**WHAT IS BEING ASKED**
Which lines in the data below contain the word "清醒時長"? Return each of them.

**SOURCE MATERIAL**
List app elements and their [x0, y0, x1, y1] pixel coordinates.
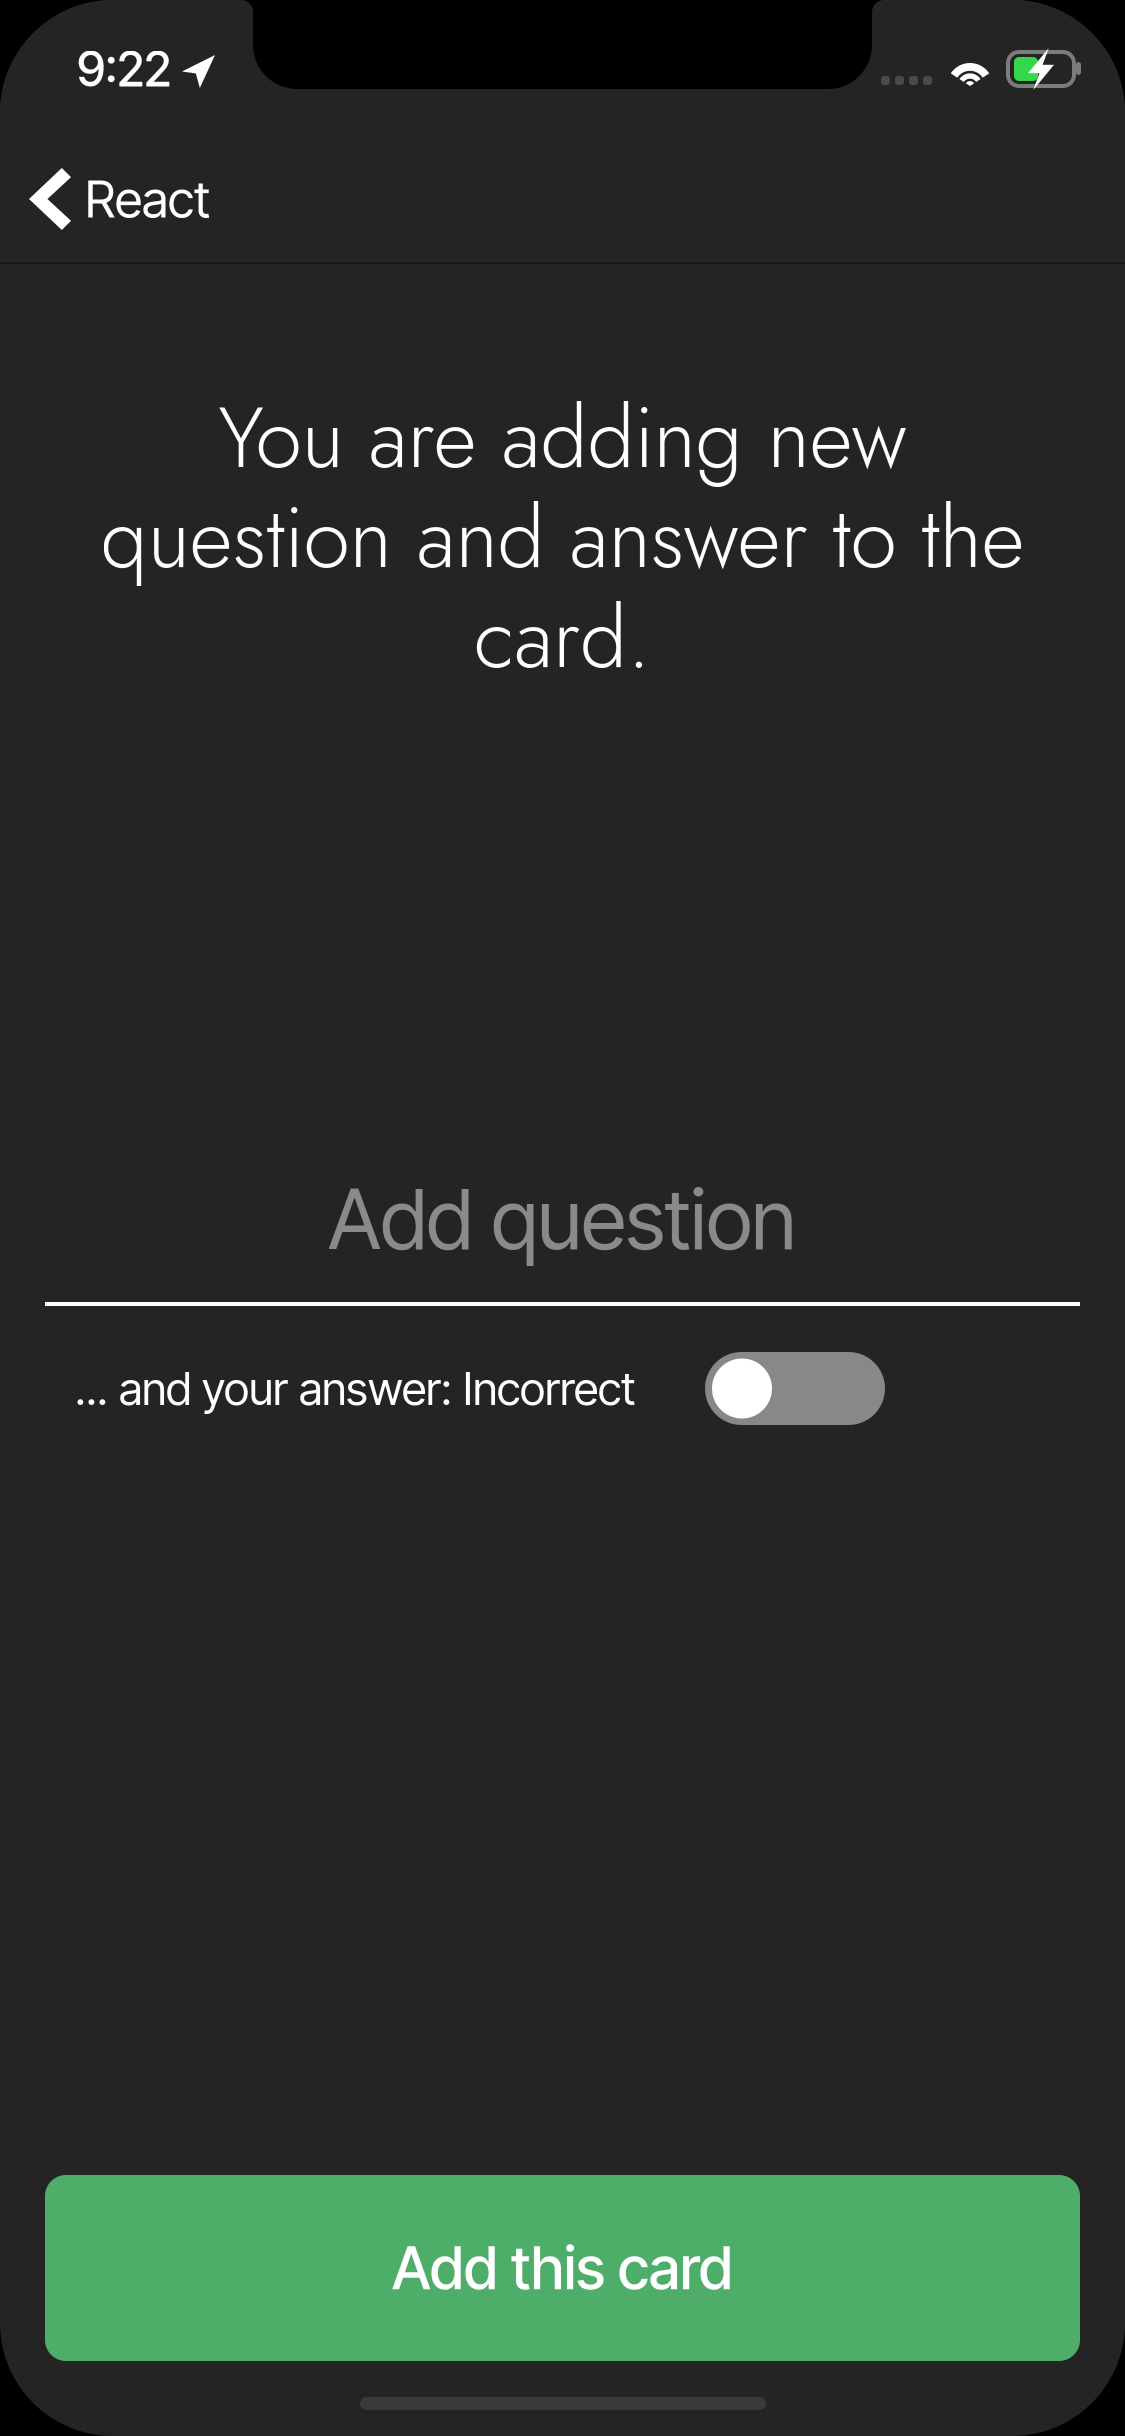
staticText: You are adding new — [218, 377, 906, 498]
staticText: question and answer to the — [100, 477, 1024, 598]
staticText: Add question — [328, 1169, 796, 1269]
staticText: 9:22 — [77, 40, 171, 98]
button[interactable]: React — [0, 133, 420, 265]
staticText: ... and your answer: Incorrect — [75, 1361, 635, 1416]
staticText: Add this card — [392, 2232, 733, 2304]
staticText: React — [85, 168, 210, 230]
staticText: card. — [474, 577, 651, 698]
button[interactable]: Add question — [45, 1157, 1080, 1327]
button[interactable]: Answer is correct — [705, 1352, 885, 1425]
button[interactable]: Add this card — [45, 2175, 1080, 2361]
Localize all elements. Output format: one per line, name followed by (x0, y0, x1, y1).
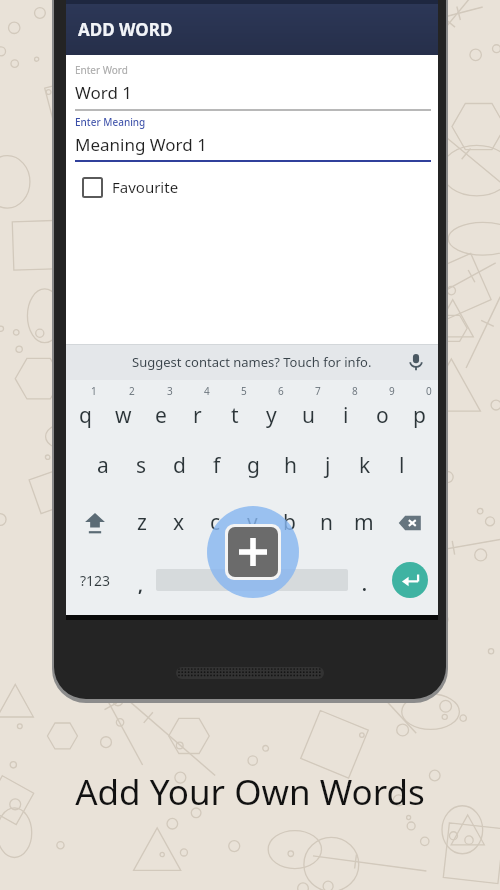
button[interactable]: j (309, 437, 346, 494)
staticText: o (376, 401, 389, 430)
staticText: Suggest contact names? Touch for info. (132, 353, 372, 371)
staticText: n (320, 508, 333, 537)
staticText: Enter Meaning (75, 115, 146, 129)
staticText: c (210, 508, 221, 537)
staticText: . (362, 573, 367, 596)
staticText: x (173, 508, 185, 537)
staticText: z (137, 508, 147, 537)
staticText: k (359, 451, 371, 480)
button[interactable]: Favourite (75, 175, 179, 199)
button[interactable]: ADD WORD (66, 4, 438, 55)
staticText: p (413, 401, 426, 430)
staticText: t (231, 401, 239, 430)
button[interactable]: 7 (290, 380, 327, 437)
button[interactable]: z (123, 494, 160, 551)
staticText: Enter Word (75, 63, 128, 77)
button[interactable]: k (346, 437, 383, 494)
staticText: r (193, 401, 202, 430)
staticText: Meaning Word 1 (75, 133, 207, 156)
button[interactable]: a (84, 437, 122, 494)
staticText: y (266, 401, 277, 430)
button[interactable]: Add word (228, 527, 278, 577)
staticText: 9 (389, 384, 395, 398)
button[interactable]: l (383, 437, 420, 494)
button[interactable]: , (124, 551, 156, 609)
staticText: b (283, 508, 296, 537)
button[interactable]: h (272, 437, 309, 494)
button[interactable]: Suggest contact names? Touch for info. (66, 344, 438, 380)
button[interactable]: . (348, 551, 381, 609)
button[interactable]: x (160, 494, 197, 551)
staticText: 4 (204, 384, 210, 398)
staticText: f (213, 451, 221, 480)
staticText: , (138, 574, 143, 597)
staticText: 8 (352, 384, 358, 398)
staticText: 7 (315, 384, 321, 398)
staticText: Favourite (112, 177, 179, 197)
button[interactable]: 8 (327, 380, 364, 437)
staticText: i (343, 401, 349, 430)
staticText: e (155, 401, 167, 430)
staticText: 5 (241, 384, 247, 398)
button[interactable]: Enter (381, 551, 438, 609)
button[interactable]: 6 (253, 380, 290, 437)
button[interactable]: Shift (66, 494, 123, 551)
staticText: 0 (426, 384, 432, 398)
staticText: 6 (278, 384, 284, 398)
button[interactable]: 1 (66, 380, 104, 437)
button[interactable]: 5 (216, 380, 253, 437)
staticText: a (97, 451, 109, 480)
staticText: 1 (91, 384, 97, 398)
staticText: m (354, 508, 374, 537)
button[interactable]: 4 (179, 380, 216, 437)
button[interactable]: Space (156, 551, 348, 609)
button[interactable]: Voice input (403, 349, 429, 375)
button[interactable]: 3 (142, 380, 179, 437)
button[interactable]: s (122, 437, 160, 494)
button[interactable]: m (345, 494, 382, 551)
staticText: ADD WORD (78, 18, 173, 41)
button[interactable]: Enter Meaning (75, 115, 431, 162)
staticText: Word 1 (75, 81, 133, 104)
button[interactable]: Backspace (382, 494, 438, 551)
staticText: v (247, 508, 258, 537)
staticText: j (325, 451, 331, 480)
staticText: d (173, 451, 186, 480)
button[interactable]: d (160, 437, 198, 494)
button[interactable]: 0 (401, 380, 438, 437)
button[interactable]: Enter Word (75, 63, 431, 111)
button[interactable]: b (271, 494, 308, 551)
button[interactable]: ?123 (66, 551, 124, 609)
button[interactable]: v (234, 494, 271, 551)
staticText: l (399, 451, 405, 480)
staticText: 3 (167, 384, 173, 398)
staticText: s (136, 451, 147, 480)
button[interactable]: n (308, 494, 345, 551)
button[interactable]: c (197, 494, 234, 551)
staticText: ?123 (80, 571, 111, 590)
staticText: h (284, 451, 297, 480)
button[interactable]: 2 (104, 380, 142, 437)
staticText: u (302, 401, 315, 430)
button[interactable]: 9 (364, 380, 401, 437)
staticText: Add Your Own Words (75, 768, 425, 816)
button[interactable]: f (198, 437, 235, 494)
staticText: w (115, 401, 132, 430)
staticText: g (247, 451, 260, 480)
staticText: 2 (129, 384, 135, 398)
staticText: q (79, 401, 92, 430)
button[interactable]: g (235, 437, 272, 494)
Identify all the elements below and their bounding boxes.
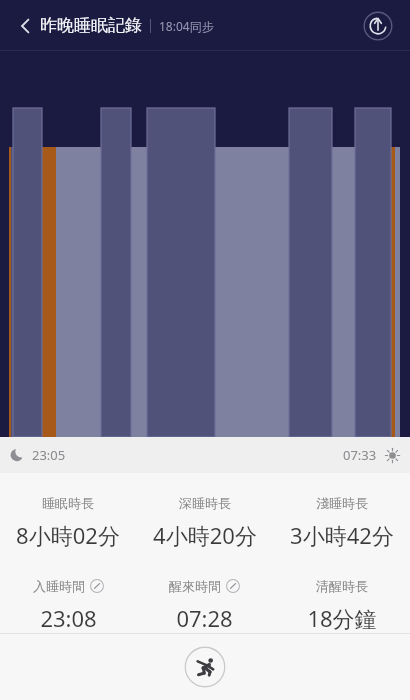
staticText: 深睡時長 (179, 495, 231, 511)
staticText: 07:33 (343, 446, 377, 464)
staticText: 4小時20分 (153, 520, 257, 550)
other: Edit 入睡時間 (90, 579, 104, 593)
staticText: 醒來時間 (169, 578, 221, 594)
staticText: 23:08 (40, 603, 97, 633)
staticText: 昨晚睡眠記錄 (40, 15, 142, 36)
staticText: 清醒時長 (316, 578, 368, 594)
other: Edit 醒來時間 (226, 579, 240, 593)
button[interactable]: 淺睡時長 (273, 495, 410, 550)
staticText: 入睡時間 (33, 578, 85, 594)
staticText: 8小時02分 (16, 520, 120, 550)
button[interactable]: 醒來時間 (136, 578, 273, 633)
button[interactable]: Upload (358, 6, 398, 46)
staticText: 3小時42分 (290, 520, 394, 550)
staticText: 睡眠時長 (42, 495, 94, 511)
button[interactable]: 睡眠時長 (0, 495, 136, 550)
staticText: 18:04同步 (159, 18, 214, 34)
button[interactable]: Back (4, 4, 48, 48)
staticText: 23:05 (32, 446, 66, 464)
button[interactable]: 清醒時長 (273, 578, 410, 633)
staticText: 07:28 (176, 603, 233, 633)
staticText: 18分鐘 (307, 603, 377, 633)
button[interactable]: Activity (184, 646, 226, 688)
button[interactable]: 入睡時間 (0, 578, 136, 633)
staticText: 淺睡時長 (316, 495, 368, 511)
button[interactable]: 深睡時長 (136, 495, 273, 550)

**ANSWER**
staticText: 清醒時長 (316, 578, 368, 594)
button[interactable]: 清醒時長 (273, 578, 410, 633)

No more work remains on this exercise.